REPUBLIKA.CO.ID,BANDA ACEH — Badan PBB yang mengurusi persoalan anak-anak, Unicef, menyatakan, banyak ditemukan kasus kekurangan gizi kronis (stunting) pada anak anak di Provinsi Nanggroe Aceh Darussalam. Jumlah penderita stunting ini mencapai 44 persen dari anak-anak di seluruh Aceh.
Keadaan kekurangan nutrisi yang sangat kronis ini, menurut Chief Field Office Unicef Aceh Zone, Abdulkadir Musse, banyak terjadi pada anak laki-laki. Ciri-cirinya bisa dilihat dari tinggi badan lebih rendah enam hingga 10 sentimeter di bawah standar. “Dari fisik terlihat seperti itu, dan kemudian juga berpengaruh pada perkembangan otaknya, yang lebih kecil dibandingkan dengan anak lain,” ujar Abdulkadir, di Aceh.
Tumbuh kembang anak-anak yang menderita stunting itu, menurut pihak Unicef, akan terhambat. Akibatnya, tingkat kecerdasannya dan imunitasnya saat dewasa juga lebih rendah dibandingkan yang lain. “Dan bayangkan saja, ada 44 persen anak-anak yang seperti itu di Aceh,” ujar Health Officer Unicef Aceh Zone, Dr Herdiana.

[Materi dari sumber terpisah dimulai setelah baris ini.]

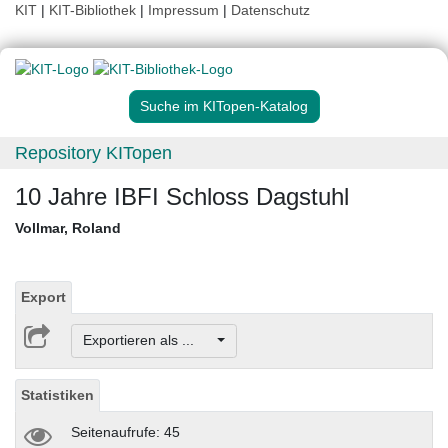
KIT
|
KIT-Bibliothek
|
Impressum
|
Datenschutz
Suche im KITopen-Katalog
Repository KITopen
10 Jahre IBFI Schloss Dagstuhl
Vollmar, Roland
Export
Exportieren als ...
Statistiken
Seitenaufrufe: 45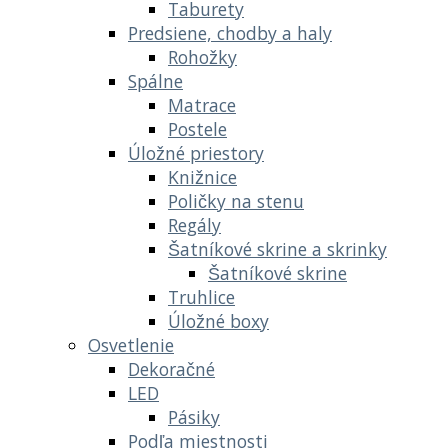
Taburety
Predsiene, chodby a haly
Rohožky
Spálne
Matrace
Postele
Úložné priestory
Knižnice
Poličky na stenu
Regály
Šatníkové skrine a skrinky
Šatníkové skrine
Truhlice
Úložné boxy
Osvetlenie
Dekoračné
LED
Pásiky
Podľa miestnosti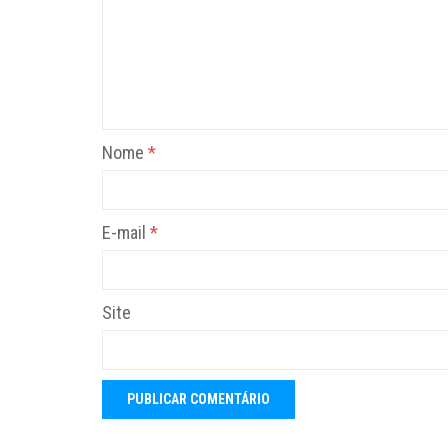
Nome
*
E-mail
*
Site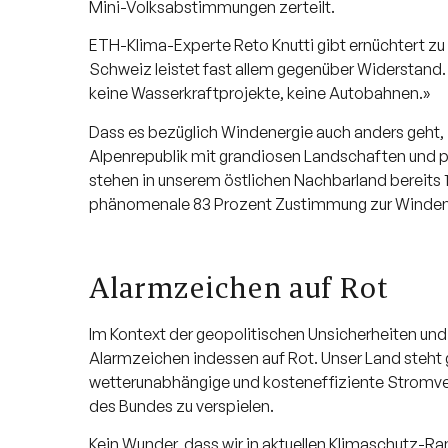
Mini-Volksabstimmungen zerteilt.
ETH-Klima-Experte Reto Knutti gibt ernüchtert zu 
Schweiz leistet fast allem gegenüber Widerstand.
keine Wasserkraftprojekte, keine Autobahnen.»
Dass es bezüglich Windenergie auch anders geht, z
Alpenrepublik mit grandiosen Landschaften und p
stehen in unserem östlichen Nachbarland bereits 
phänomenale 83 Prozent Zustimmung zur Windener
Alarmzeichen auf Rot
Im Kontext der geopolitischen Unsicherheiten un
Alarmzeichen indessen auf Rot. Unser Land steht ge
wetterunabhängige und kosteneffiziente Stromver
des Bundes zu verspielen.
Kein Wunder, dass wir in aktuellen Klimaschutz-Ra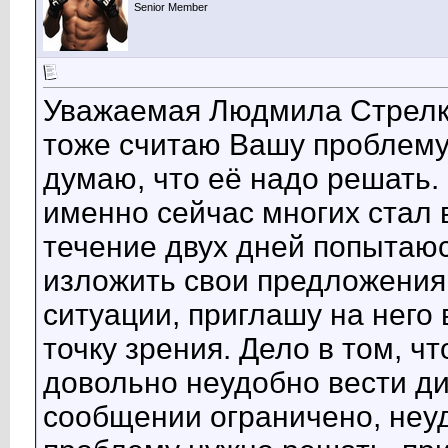
Senior Member
Уважаемая Людмила Стрелко
тоже считаю Вашу проблему
думаю, что её надо решать. 
именно сейчас многих стал в
течение двух дней попытаюс
изложить свои предложения
ситуации, приглашу на него
точку зрения. Дело в том, ч
довольно неудобно вести ди
сообщении ограничено, неу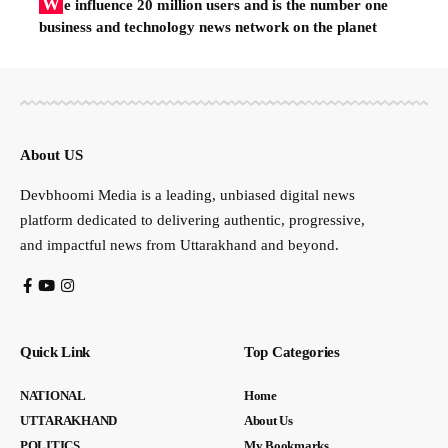
W
e influence 20 million users and is the number one
business and technology news network on the planet
About US
Devbhoomi Media is a leading, unbiased digital news
platform dedicated to delivering authentic, progressive,
and impactful news from Uttarakhand and beyond.
Quick Link
Top Categories
NATIONAL
Home
UTTARAKHAND
About Us
POLITICS
My Bookmarks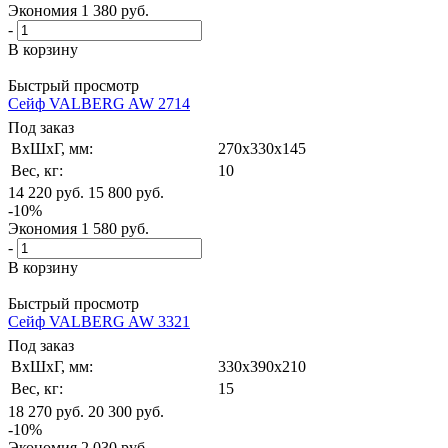
Экономия
1 380
руб.
-
В корзину
Быстрый просмотр
Сейф VALBERG AW 2714
Под заказ
ВxШxГ, мм:
270x330x145
Вес, кг:
10
14 220
руб.
15 800
руб.
-
10
%
Экономия
1 580
руб.
-
В корзину
Быстрый просмотр
Сейф VALBERG AW 3321
Под заказ
ВxШxГ, мм:
330x390x210
Вес, кг:
15
18 270
руб.
20 300
руб.
-
10
%
Экономия
2 030
руб.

Penyebab stunting ini, menurut Herdiana, terjadi sejak anak tersebut masih di dalam kandungan. Para bayi yang kelak menderita kekurangan gizi, tidak mendapat kan gizi yang tepat untuk pertumbuhan janin. Hal ini ditambah lagi dengan kebiasaan sang ibu tidak memberikan ASI eksklusif pada bayinya. “Bayi memerlukan asupan gizi yang tepat agar tumbuh kembang nya maksimal,” katanya.
Pemberian asupan makanan yang salah juga menjadi penyebab mengapa banyak anak di daerah Aceh yang mengalami stunting. Misalnya, pemberian air putih dan air gula pada bayi yang berusia di bawah enam bulan. Bayi seumuran itu mestinya hanya mendapatkan asupan makanan dari ASI eksklusif.